EXERCISE DESCRIPTION: Which lines make up the answer? Those from the line with "banked by an angler fishing for carp." through the end of the data; reproduce them exactly.
Start of TASK DATA
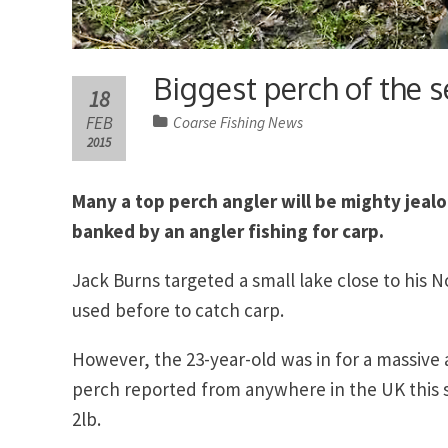
Biggest perch of the s
18
FEB
Coarse Fishing News
2015
Many a top perch angler will be mighty jealo
banked by an angler fishing for carp.
Jack Burns targeted a small lake close to his 
used before to catch carp.
However, the 23-year-old was in for a massive
perch reported from anywhere in the UK this 
2lb.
End of TASK DATA
WRITTEN REPLY:
banked by an angler fishing for carp.
Jack Burns targeted a small lake close to his 
used before to catch carp.
However, the 23-year-old was in for a massive
perch reported from anywhere in the UK this 
2lb.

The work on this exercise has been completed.